▸ **Data listing**
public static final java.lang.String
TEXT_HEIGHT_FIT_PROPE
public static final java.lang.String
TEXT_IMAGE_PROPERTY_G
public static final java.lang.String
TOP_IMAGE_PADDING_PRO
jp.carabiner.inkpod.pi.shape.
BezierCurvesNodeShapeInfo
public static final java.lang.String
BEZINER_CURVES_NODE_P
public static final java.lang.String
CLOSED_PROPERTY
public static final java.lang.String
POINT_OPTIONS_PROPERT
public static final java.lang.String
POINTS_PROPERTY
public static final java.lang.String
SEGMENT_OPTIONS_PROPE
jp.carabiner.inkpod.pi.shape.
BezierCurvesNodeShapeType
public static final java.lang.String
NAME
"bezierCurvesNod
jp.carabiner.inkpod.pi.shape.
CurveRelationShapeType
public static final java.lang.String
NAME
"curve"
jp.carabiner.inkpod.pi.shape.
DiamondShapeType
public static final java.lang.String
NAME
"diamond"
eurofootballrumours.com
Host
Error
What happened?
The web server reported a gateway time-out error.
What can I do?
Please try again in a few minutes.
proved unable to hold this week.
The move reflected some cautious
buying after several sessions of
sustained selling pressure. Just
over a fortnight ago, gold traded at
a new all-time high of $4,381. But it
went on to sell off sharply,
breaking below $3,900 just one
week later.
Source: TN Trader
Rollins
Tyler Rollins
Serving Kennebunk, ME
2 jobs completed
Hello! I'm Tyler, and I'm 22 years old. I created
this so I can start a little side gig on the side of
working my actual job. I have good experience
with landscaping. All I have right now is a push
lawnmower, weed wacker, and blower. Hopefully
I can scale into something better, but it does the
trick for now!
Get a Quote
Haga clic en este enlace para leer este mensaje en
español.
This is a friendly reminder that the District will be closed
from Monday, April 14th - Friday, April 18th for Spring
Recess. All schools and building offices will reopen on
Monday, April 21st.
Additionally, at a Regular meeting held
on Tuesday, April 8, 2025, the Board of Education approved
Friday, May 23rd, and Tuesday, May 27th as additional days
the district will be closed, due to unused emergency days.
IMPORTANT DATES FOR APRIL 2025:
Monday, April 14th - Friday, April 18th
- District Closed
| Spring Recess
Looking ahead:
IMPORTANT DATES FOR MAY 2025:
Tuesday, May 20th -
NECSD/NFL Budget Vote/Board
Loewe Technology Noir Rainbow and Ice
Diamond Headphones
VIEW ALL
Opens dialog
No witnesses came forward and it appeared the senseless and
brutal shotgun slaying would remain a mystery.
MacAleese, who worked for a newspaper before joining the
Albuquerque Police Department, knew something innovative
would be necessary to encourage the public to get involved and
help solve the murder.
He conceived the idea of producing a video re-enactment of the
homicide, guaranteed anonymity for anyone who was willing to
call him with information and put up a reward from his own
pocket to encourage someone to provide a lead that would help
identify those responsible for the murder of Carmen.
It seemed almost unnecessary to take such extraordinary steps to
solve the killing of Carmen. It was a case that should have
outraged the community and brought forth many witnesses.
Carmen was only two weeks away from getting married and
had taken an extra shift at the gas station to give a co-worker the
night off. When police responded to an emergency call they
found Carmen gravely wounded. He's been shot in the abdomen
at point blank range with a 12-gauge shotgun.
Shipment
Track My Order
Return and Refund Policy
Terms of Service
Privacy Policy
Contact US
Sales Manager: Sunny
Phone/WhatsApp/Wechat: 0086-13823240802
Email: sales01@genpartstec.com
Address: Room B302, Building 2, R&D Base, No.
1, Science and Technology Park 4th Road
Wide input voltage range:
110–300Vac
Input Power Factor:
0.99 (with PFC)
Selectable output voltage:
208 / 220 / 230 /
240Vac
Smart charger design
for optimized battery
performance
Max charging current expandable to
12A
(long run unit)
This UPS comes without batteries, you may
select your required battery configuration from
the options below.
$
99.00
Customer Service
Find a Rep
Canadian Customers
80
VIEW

...

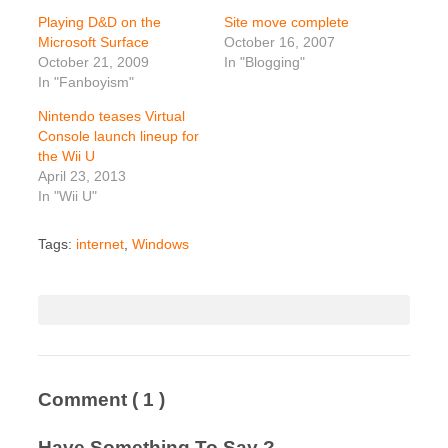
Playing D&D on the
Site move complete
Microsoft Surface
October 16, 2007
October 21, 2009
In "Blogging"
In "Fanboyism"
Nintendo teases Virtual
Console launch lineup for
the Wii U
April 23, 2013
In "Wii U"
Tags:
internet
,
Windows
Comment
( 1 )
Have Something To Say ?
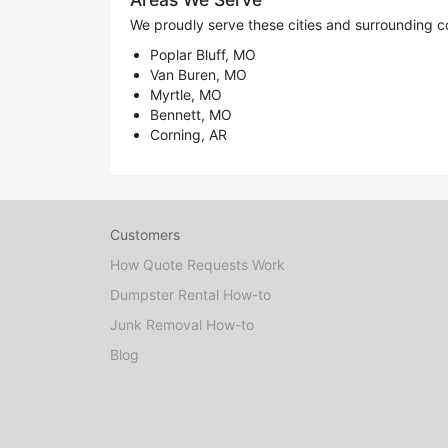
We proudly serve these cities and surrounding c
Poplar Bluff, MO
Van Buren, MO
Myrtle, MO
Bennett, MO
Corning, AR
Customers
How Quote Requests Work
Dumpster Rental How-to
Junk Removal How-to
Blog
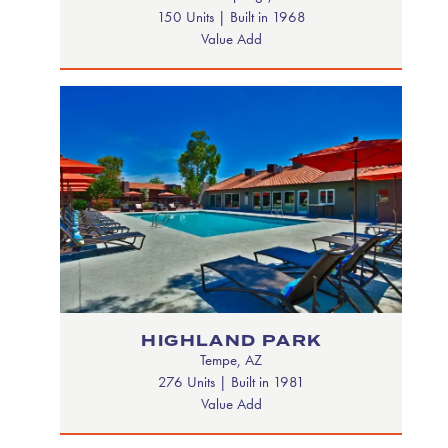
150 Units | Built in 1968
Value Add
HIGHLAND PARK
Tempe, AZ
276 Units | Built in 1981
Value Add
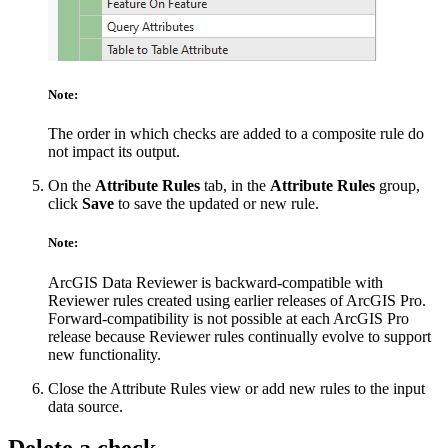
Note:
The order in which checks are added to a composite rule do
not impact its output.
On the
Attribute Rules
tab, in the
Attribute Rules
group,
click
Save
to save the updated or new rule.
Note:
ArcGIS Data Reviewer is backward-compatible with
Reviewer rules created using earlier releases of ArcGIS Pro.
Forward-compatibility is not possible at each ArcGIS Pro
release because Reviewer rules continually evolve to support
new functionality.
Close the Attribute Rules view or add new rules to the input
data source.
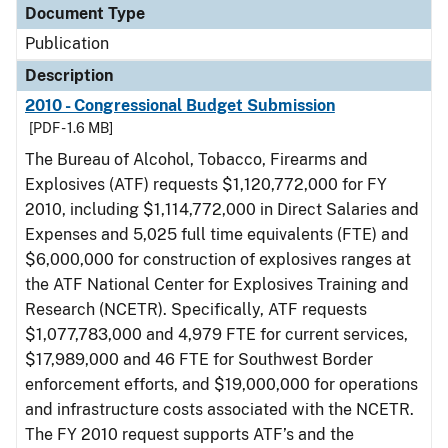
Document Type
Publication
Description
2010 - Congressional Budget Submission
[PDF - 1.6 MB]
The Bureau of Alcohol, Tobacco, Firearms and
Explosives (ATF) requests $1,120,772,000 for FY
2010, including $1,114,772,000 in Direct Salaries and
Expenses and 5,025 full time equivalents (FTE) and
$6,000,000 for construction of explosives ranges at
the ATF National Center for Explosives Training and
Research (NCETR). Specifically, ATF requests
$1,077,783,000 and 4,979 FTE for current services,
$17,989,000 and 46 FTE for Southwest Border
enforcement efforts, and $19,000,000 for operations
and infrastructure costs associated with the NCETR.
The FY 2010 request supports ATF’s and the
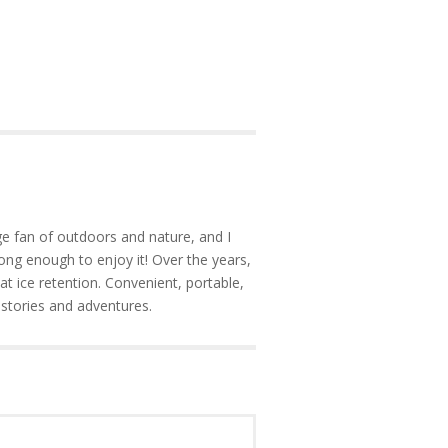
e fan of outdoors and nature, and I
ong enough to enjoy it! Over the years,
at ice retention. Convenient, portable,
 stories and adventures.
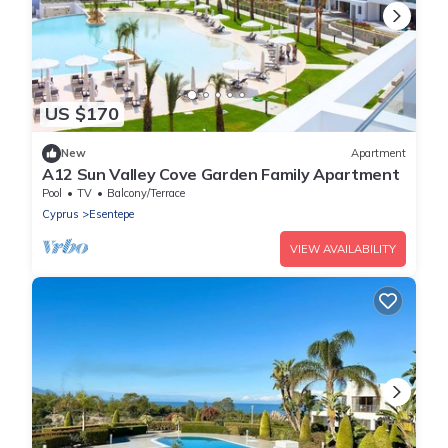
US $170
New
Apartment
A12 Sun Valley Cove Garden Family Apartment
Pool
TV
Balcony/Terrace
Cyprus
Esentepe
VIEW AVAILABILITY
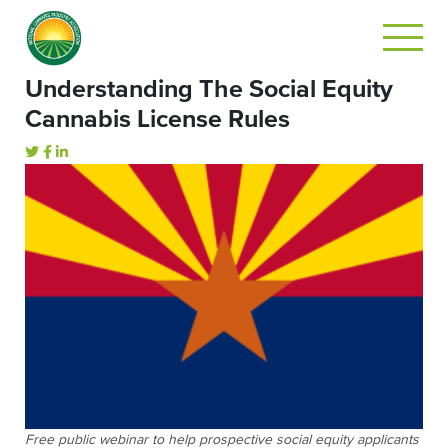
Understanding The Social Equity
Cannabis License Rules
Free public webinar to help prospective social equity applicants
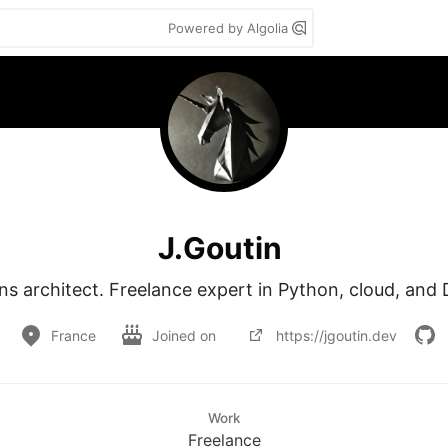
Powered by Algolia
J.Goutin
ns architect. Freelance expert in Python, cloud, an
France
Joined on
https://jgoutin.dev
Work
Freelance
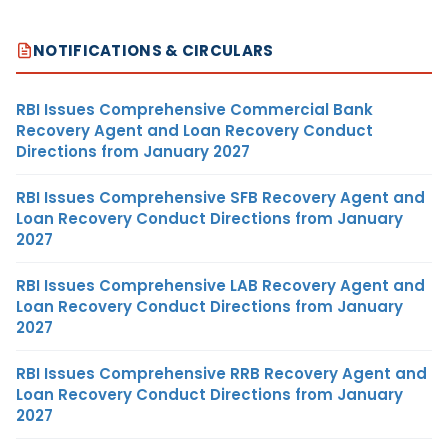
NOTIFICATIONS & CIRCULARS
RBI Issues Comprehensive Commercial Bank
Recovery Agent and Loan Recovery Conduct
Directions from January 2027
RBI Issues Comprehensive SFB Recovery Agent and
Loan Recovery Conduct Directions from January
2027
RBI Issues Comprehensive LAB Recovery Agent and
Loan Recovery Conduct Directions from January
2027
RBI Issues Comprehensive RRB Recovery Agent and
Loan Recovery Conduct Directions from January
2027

--

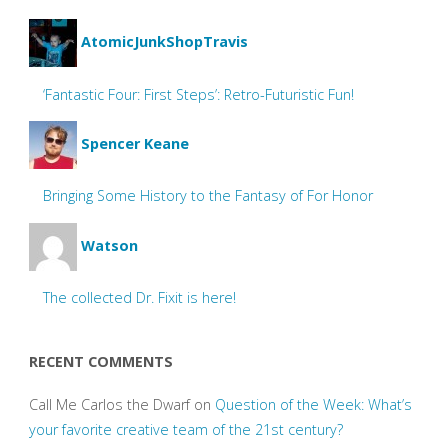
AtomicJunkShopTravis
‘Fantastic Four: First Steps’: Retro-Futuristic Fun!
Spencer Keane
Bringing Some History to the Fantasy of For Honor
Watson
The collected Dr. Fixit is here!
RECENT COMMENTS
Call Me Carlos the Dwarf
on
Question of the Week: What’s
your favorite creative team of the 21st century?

▸ **Your task**
The lines to return are those with the string "Board" in them; copy each from the entries above.

▸ **Solution for this task**
on Tuesday, April 8, 2025, the Board of Education approved
NECSD/NFL Budget Vote/Board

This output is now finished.